There should be a general strike if Tory MP Liz Truss becomes prime minister on 5 September and pursues the harsh anti-union policies she has announced recently.
That’s the view of Mick Lynch, secretary general of the RMT rail union, who says: ‘Truss is proposing to make effective trade unionism illegal in Britain and to rob working people of a key democratic right. If these proposals become law, there will be the biggest resistance mounted by the entire trade union movement, rivalling the general strike of 1926, the Suffragettes and Chartism.’
Truss has promised Conservative party members that she will pass a law requiring minimum service levels (including staffing levels) on critical national infrastructure, within 30 days of becoming prime minister.
This change, which could affect railway workers, postal workers, energy workers and people working in the NHS, finance and IT, could make trying to ‘go on strike’ pointless, as so many people would not be allowed to strike because they were legally required to work.
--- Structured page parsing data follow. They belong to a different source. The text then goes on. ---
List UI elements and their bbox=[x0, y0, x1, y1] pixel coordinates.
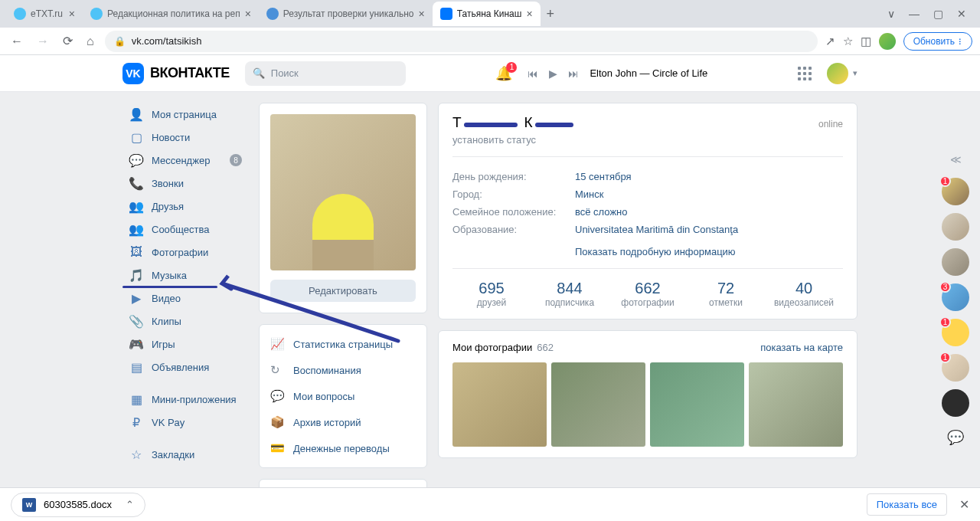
maximize-icon[interactable]: ▢ bbox=[933, 8, 943, 20]
nav-photos[interactable]: 🖼Фотографии bbox=[122, 241, 248, 264]
show-more-info[interactable]: Показать подробную информацию bbox=[452, 246, 843, 257]
contact-item[interactable]: 3 bbox=[942, 283, 969, 311]
new-tab-button[interactable]: + bbox=[541, 6, 561, 22]
forward-button: → bbox=[34, 31, 52, 51]
url-text: vk.com/tatsikish bbox=[132, 35, 202, 47]
nav-clips[interactable]: 📎Клипы bbox=[122, 310, 248, 333]
close-window-icon[interactable]: ✕ bbox=[957, 8, 966, 20]
left-nav: 👤Моя страница ▢Новости 💬Мессенджер8 📞Зво… bbox=[122, 103, 248, 514]
chevron-up-icon: ⌃ bbox=[126, 499, 134, 510]
profile-photo[interactable] bbox=[270, 114, 416, 270]
nav-video[interactable]: ▶Видео bbox=[122, 287, 248, 310]
profile-avatar-icon[interactable] bbox=[879, 33, 896, 50]
nav-my-page[interactable]: 👤Моя страница bbox=[122, 103, 248, 126]
header-profile[interactable]: ▾ bbox=[827, 63, 858, 84]
photo-thumb[interactable] bbox=[452, 362, 547, 447]
nav-news[interactable]: ▢Новости bbox=[122, 126, 248, 149]
nav-games[interactable]: 🎮Игры bbox=[122, 333, 248, 356]
stat-videos[interactable]: 40видеозаписей bbox=[765, 280, 843, 308]
home-button[interactable]: ⌂ bbox=[83, 31, 97, 51]
stat-followers[interactable]: 844подписчика bbox=[531, 280, 609, 308]
birthday-link[interactable]: 15 сентября bbox=[575, 171, 632, 182]
apps-grid-icon[interactable] bbox=[798, 67, 812, 80]
tab-0[interactable]: eTXT.ru× bbox=[6, 2, 83, 26]
chevron-down-icon: ▾ bbox=[853, 68, 858, 78]
photo-thumb[interactable] bbox=[650, 362, 744, 447]
contact-item[interactable]: 1 bbox=[942, 319, 969, 346]
city-link[interactable]: Минск bbox=[575, 188, 603, 200]
vk-logo[interactable]: VK ВКОНТАКТЕ bbox=[122, 63, 230, 84]
browser-update-button[interactable]: Обновить ⫶ bbox=[903, 32, 972, 51]
now-playing[interactable]: Elton John — Circle of Life bbox=[590, 67, 707, 79]
nav-messenger[interactable]: 💬Мессенджер8 bbox=[122, 149, 248, 172]
nav-communities[interactable]: 👥Сообщества bbox=[122, 218, 248, 241]
nav-vkpay[interactable]: ₽VK Pay bbox=[122, 411, 248, 434]
stat-photos[interactable]: 662фотографии bbox=[609, 280, 687, 308]
stat-tags[interactable]: 72отметки bbox=[687, 280, 765, 308]
education-link[interactable]: Universitatea Maritimă din Constanţa bbox=[575, 224, 738, 235]
show-on-map-link[interactable]: показать на карте bbox=[760, 342, 843, 353]
notifications-button[interactable]: 🔔1 bbox=[495, 65, 512, 82]
tool-questions[interactable]: 💬Мои вопросы bbox=[260, 383, 426, 409]
account-icon[interactable]: ∨ bbox=[887, 8, 895, 20]
reload-button[interactable]: ⟳ bbox=[60, 31, 76, 51]
tool-transfers[interactable]: 💳Денежные переводы bbox=[260, 435, 426, 461]
share-icon[interactable]: ↗ bbox=[825, 34, 835, 48]
close-downloads-icon[interactable]: ✕ bbox=[959, 497, 969, 512]
tab-3[interactable]: Татьяна Кинаш× bbox=[433, 2, 541, 26]
contact-item[interactable] bbox=[942, 213, 969, 241]
star-icon[interactable]: ☆ bbox=[843, 34, 853, 48]
messages-icon[interactable]: 💬 bbox=[947, 429, 964, 446]
minimize-icon[interactable]: — bbox=[909, 8, 920, 20]
extension-icon[interactable]: ◫ bbox=[861, 34, 871, 48]
download-file[interactable]: W 60303585.docx ⌃ bbox=[11, 493, 145, 517]
prev-track-button[interactable]: ⏮ bbox=[528, 67, 538, 80]
nav-bookmarks[interactable]: ☆Закладки bbox=[122, 443, 248, 466]
tab-close-icon[interactable]: × bbox=[419, 8, 425, 20]
tab-close-icon[interactable]: × bbox=[245, 8, 251, 20]
relationship-link[interactable]: всё сложно bbox=[575, 206, 628, 218]
play-button[interactable]: ▶ bbox=[549, 67, 557, 80]
photos-title: Мои фотографии bbox=[452, 342, 532, 353]
next-track-button[interactable]: ⏭ bbox=[568, 67, 579, 80]
stat-friends[interactable]: 695друзей bbox=[452, 280, 531, 308]
photo-thumb[interactable] bbox=[749, 362, 843, 447]
browser-tabs: eTXT.ru× Редакционная политика на реп× Р… bbox=[0, 0, 980, 28]
nav-calls[interactable]: 📞Звонки bbox=[122, 172, 248, 195]
tab-close-icon[interactable]: × bbox=[69, 8, 75, 20]
contact-item[interactable]: 1 bbox=[942, 354, 969, 382]
word-doc-icon: W bbox=[22, 498, 36, 512]
nav-mini-apps[interactable]: ▦Мини-приложения bbox=[122, 388, 248, 411]
contact-item[interactable] bbox=[942, 248, 969, 276]
search-input[interactable]: 🔍 Поиск bbox=[245, 61, 406, 86]
nav-ads[interactable]: ▤Объявления bbox=[122, 356, 248, 378]
collapse-contacts-icon[interactable]: ≪ bbox=[950, 153, 962, 165]
tool-stats[interactable]: 📈Статистика страницы bbox=[260, 331, 426, 357]
tab-1[interactable]: Редакционная политика на реп× bbox=[83, 2, 259, 26]
tool-memories[interactable]: ↻Воспоминания bbox=[260, 357, 426, 383]
set-status-link[interactable]: установить статус bbox=[452, 134, 843, 146]
contact-item[interactable]: 1 bbox=[942, 178, 969, 205]
edit-profile-button[interactable]: Редактировать bbox=[270, 280, 416, 302]
tab-2[interactable]: Результат проверки уникально× bbox=[259, 2, 433, 26]
contact-item[interactable] bbox=[942, 389, 969, 417]
profile-name: Т К online bbox=[452, 114, 843, 131]
lock-icon: 🔒 bbox=[114, 36, 126, 47]
search-icon: 🔍 bbox=[253, 67, 265, 79]
photo-thumb[interactable] bbox=[551, 362, 645, 447]
back-button[interactable]: ← bbox=[8, 31, 26, 51]
show-all-downloads[interactable]: Показать все bbox=[867, 493, 947, 516]
tool-archive[interactable]: 📦Архив историй bbox=[260, 409, 426, 435]
tab-close-icon[interactable]: × bbox=[526, 8, 532, 20]
nav-music[interactable]: 🎵Музыка bbox=[122, 264, 248, 287]
nav-friends[interactable]: 👥Друзья bbox=[122, 195, 248, 218]
address-bar[interactable]: 🔒 vk.com/tatsikish bbox=[105, 31, 818, 52]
While workers struggle to pay their bills, profit margins for the UK’s 350 biggest listed companies were 73 percent higher in 2021 than before the pandemic in 2019, Unite the union pointed out in June. If you leave out the energy companies, average profit margins still jumped 52 percent, despite lower sales.
‘Sympathy strikes’ by workers has been illegal in the UK since 1992; ‘sympathy strike-breaking’ by corporations is not.
A general strike could still be legal if there were many, many strikes, co-ordinated to be at the same time, by groups of workers each with their own grievances against their employers.
It’s not clear how a general strike, the most powerful form of nonviolent action, would turn out.
Rosa Luxemburg, an advocate of ‘the mass strike’, pointed out in 1904: ‘Historically, the errors committed by a truly revolutionary movement are infinitely more fruitful than the infallibility of the cleverest Central Committee.’